NORA.—Sí; nada, pequeñeces: bordar, hacer ganchillo… (Sin darle importancia.) ¡Qué sé yo!… No ignorarás que Torvaldo salió del ministerio cuando nos casamos. Tenía pocas esperanzas de ascenso, y como había de ganar más que antes… Pero el primer año se abrumó de trabajo. Debía buscarse toda clase de quehaceres, según comprenderás, y trabajaba día y noche. Pero no pudo resistirlo y cayó gravemente enfermo. Los médicos declararon indispensable que se marchara al Mediodía.

SEÑORA LINDE.—Es cierto. Estuvisteis un año en Italia…

NORA.—Sí, y no creas que fue nada fácil marcharnos. Justamente acababa de nacer Ivar… Pero había que partir. Fue un viaje encantador, y gracias a él, Torvaldo salvó la vida. Eso sí, costó dinero en grande.

SEÑORA LINDE.—Ya lo presumo.

NORA.—Unas cuatro mil ochocientas coronas. Bastante, ¿eh?
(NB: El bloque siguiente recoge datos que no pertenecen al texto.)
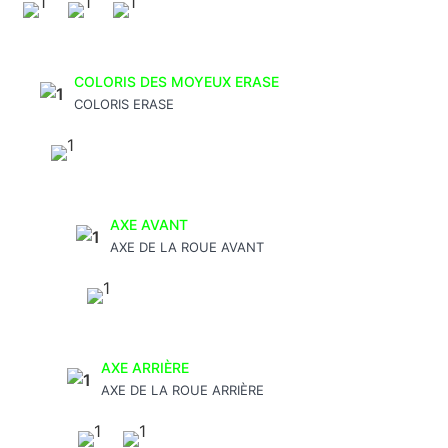
COLORIS DES MOYEUX ERASE
COLORIS ERASE
AXE AVANT
AXE DE LA ROUE AVANT
AXE ARRIÈRE
AXE DE LA ROUE ARRIÈRE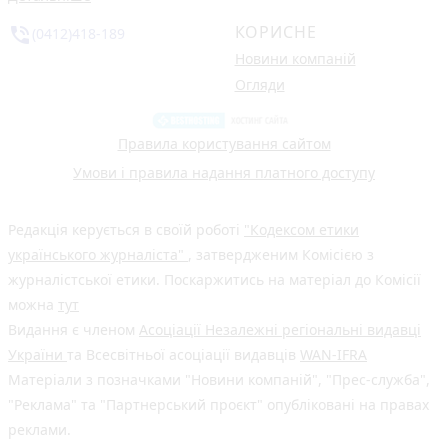
КОРИСНЕ
phone_in_talk
(0412)418-189
Новини компаній
Огляди
Правила користування сайтом
Умови і правила надання платного доступу
Редакція керується в своїй роботі
"Кодексом етики
українського журналіста"
, затвердженим Комісією з
журналістської етики. Поскаржитись на матеріал до Комісії
можна
тут
Видання є членом
Асоціації Незалежні регіональні видавці
України
та Всесвітньої асоціації видавців
WAN-IFRA
Матеріали з позначками "Новини компаній", "Прес-служба",
"Реклама" та "Партнерський проєкт" опубліковані на правах
реклами.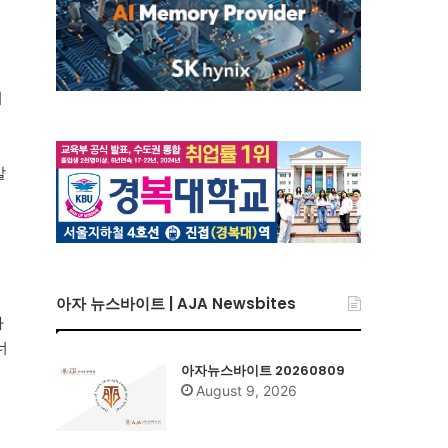
여
말
디
아자 뉴스바이트 | AJA Newsbites
나
너
아자뉴스바이트 20260809
August 9, 2026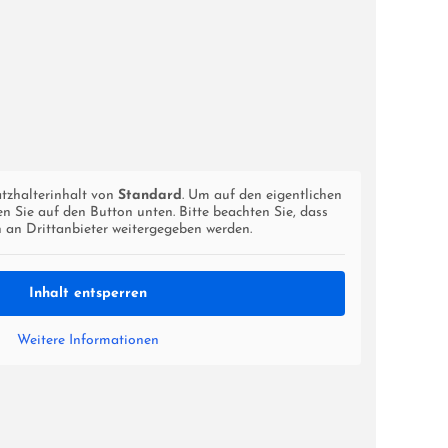
atzhalterinhalt von
Standard
. Um auf den eigentlichen
ken Sie auf den Button unten. Bitte beachten Sie, dass
 an Drittanbieter weitergegeben werden.
Inhalt entsperren
Weitere Informationen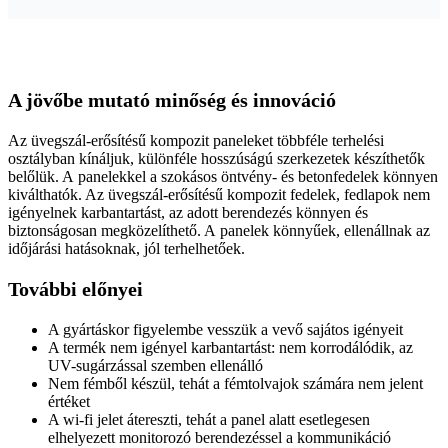
A jövőbe mutató minőség és innováció
Az üvegszál-erősítésű kompozit paneleket többféle terhelési
osztályban kínáljuk, különféle hosszúságú szerkezetek készíthetők
belőlük. A panelekkel a szokásos öntvény- és betonfedelek könnyen
kiválthatók. Az üvegszál-erősítésű kompozit fedelek, fedlapok nem
igényelnek karbantartást, az adott berendezés könnyen és
biztonságosan megközelíthető. A panelek könnyűek, ellenállnak az
időjárási hatásoknak, jól terhelhetőek.
További előnyei
A gyártáskor figyelembe vesszük a vevő sajátos igényeit
A termék nem igényel karbantartást: nem korrodálódik, az
UV-sugárzással szemben ellenálló
Nem fémből készül, tehát a fémtolvajok számára nem jelent
értéket
A wi-fi jelet átereszti, tehát a panel alatt esetlegesen
elhelyezett monitorozó berendezéssel a kommunikáció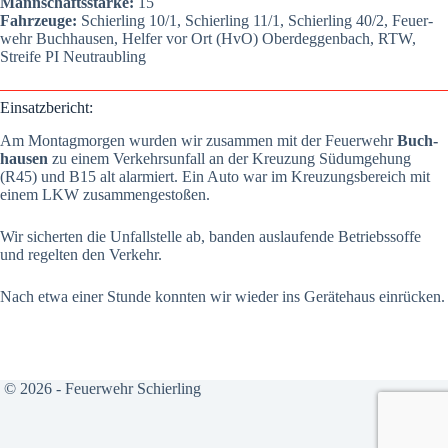
Mann­schafts­stär­ke:
15
Fahr­zeu­ge:
Schier­ling 10/1, Schier­ling 11/1, Schier­ling 40/2, Feu­er­
wehr Buch­hau­sen, Hel­fer vor Ort (HvO) Oberdeg­gen­bach, RTW,
Strei­fe PI Neu­traub­ling
Ein­satz­be­richt:
Am Mon­tag­mor­gen wur­den wir zusam­men mit der Feu­er­wehr
Buch­
hau­sen
zu einem Ver­kehrs­un­fall an der Kreu­zung Süd­um­ge­hung
(R45) und B15 alt alar­miert. Ein Auto war im Kreu­zungs­be­reich mit
einem LKW zusam­men­ge­sto­ßen.
Wir sicher­ten die Unfall­stel­le ab, ban­den aus­lau­fen­de Betriebs­s­of­fe
und regel­ten den Ver­kehr.
Nach etwa einer Stun­de konn­ten wir wie­der ins Gerä­te­haus ein­rü­cken.
© 2026 - Feuerwehr Schierling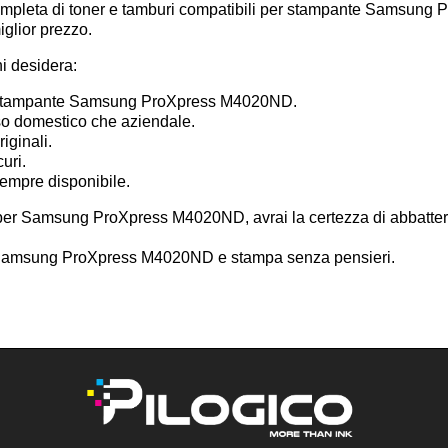
ompleta di toner e tamburi compatibili per stampante Samsung 
iglior prezzo.
hi desidera:
la stampante Samsung ProXpress M4020ND.
uso domestico che aziendale.
iginali.
curi.
sempre disponibile.
 per Samsung ProXpress M4020ND, avrai la certezza di abbattere
ili Samsung ProXpress M4020ND e stampa senza pensieri.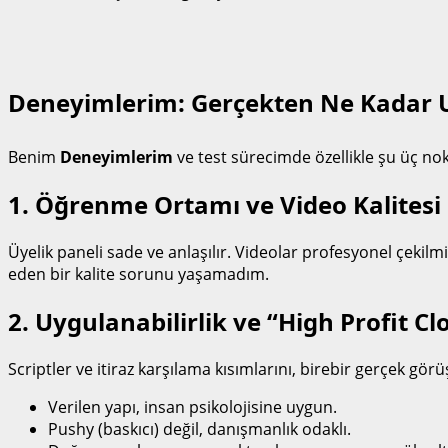
Deneyimlerim: Gerçekten Ne Kadar U
Benim
Deneyimlerim
ve test sürecimde özellikle şu üç n
1. Öğrenme Ortamı ve Video Kalitesi
Üyelik paneli sade ve anlaşılır. Videolar profesyonel çekilm
eden bir kalite sorunu yaşamadım.
2. Uygulanabilirlik ve “High Profit C
Scriptler ve itiraz karşılama kısımlarını, birebir gerçek 
Verilen yapı, insan psikolojisine uygun.
Pushy (baskıcı) değil, danışmanlık odaklı.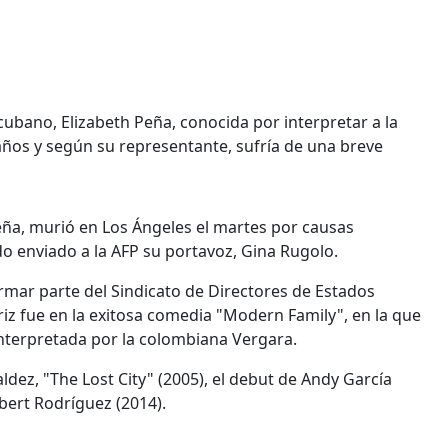
 cubano, Elizabeth Peña, conocida por interpretar a la
ños y según su representante, sufría de una breve
Peña, murió en Los Ángeles el martes por causas
do enviado a la AFP su portavoz, Gina Rugolo.
formar parte del Sindicato de Directores de Estados
riz fue en la exitosa comedia "Modern Family", en la que
interpretada por la colombiana Vergara.
dez, "The Lost City" (2005), el debut de Andy García
obert Rodríguez (2014).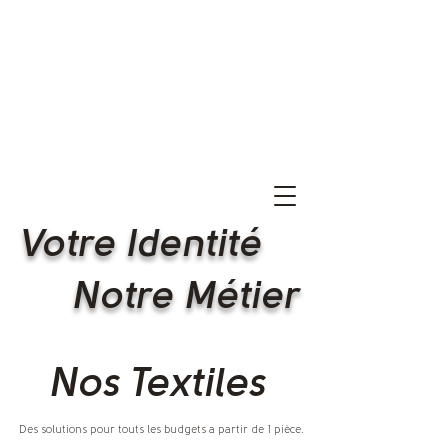
V
otre Iden
tité
Notre Métier
Nos Textiles
Des solutions pour touts les budgets a partir de 1 pièce.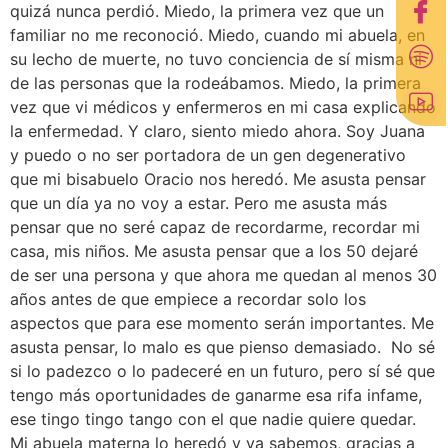
quizá nunca perdió. Miedo, la primera vez que un
familiar no me reconoció. Miedo, cuando mi abuela, en
su lecho de muerte, no tuvo conciencia de sí misma ni
de las personas que la rodeábamos. Miedo, la primera
vez que vi médicos y enfermeros en mi casa explicando
la enfermedad. Y claro, siento miedo ahora. Soy Juana
y puedo o no ser portadora de un gen degenerativo
que mi bisabuelo Oracio nos heredó. Me asusta pensar
que un día ya no voy a estar. Pero me asusta más
pensar que no seré capaz de recordarme, recordar mi
casa, mis niños. Me asusta pensar que a los 50 dejaré
de ser una persona y que ahora me quedan al menos 30
años antes de que empiece a recordar solo los
aspectos que para ese momento serán importantes. Me
asusta pensar, lo malo es que pienso demasiado. No sé
si lo padezco o lo padeceré en un futuro, pero sí sé que
tengo más oportunidades de ganarme esa rifa infame,
ese tingo tingo tango con el que nadie quiere quedar.
Mi abuela materna lo heredó y ya sabemos, gracias a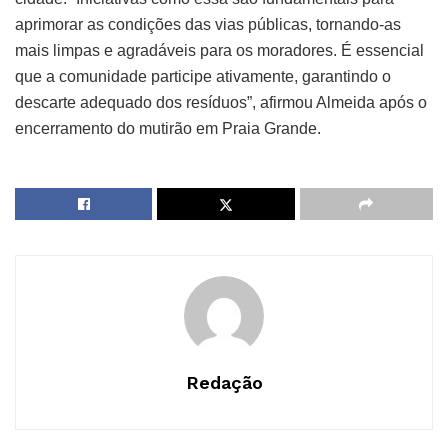
aprimorar as condições das vias públicas, tornando-as
mais limpas e agradáveis para os moradores. É essencial
que a comunidade participe ativamente, garantindo o
descarte adequado dos resíduos”, afirmou Almeida após o
encerramento do mutirão em Praia Grande.
Redação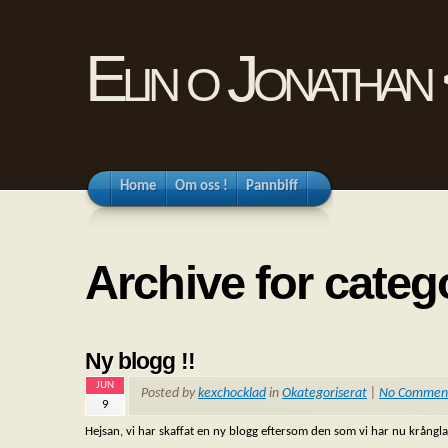
Elin o Jonathan
Home
Om oss !
Pannbiff
Archive for categ
Ny blogg !!
JUN
Posted by
kexchocklad
in
Okategoriserat
|
No Commen
9
Hejsan, vi har skaffat en ny blogg eftersom den som vi har nu krångl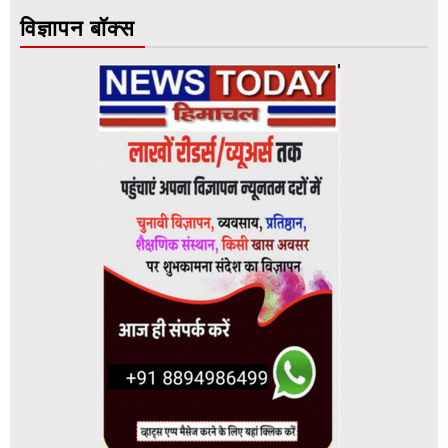
विज्ञापन बॉक्स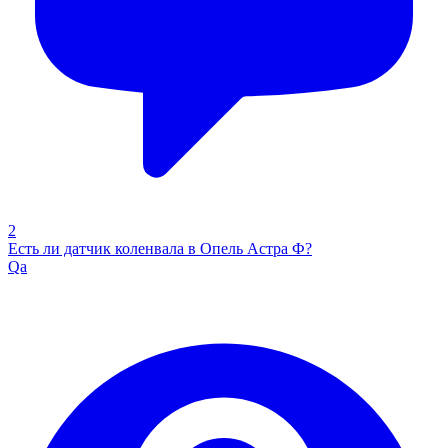
2
Есть ли датчик коленвала в Опель Астра Ф?
Qa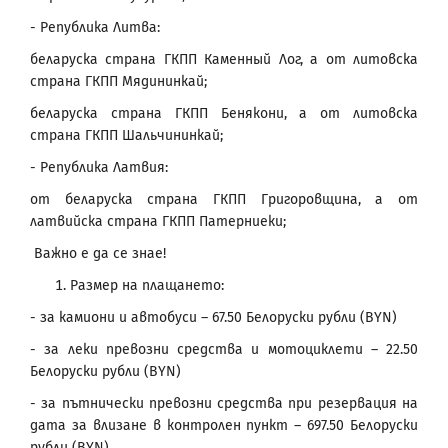
- Република Литва:
беларуска страна ГКПП Каменный Лог, а от литовска
страна ГКПП Мядининкай;
беларуска страна ГКПП Бенякони, а от литовска
страна ГКПП Шальчининкай;
- Република Латвия:
от беларуска страна ГКПП Григоровщина, а от
латвийска страна ГКПП Патерниеки;
Важно е да се знае!
Размер на плащането:
- за камиони и автобуси – 67.50 Белоруски рубли (BYN)
- за леки превозни средства и мотоциклети – 22.50
Белоруски рубли (BYN)
- за пътнически превозни средства при резервация на
дата за влизане в контролен пункт – 697.50 Белоруски
рубли (BYN)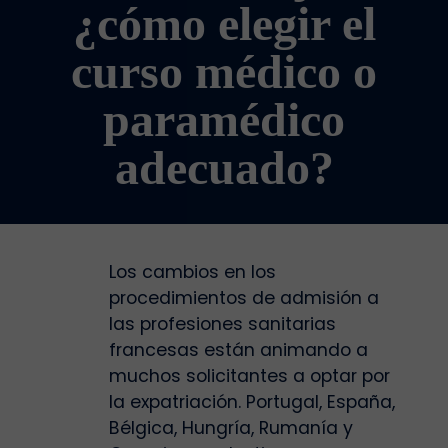
¿cómo elegir el
curso médico o
paramédico
adecuado?
Los cambios en los
procedimientos de admisión a
las profesiones sanitarias
francesas están animando a
muchos solicitantes a optar por
la expatriación. Portugal, España,
Bélgica, Hungría, Rumanía y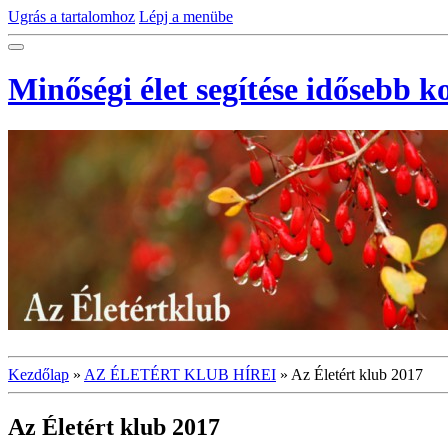
Ugrás a tartalomhoz
Lépj a menübe
Minőségi élet segítése idősebb 
Kezdőlap
»
AZ ÉLETÉRT KLUB HÍREI
»
Az Életért klub 2017
Az Életért klub 2017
SEÑORA LINDE.—Sí; pero, en casos como ése, es toda una chiripa poseerlo.

NORA.—Porque nos lo dio papá.

SEÑORA LINDE.—¡Ah!, sí. Fue poco antes de morir, si mal no recuerdo.

NORA.—Sí, Cristina, exactamente. ¡Y pensar que se me hizo imposible ir a cuidarle! Estaba esperando de un día a otro que naciera Ivar, y también debía preocuparme de mi pobre Torvaldo moribundo. ¡Padre querido! No volví a verle, Cristina. Es lo más penoso que hube de pasar desde que me casé.

SEÑORA LINDE.—Ya sé que le tenías mucho cariño.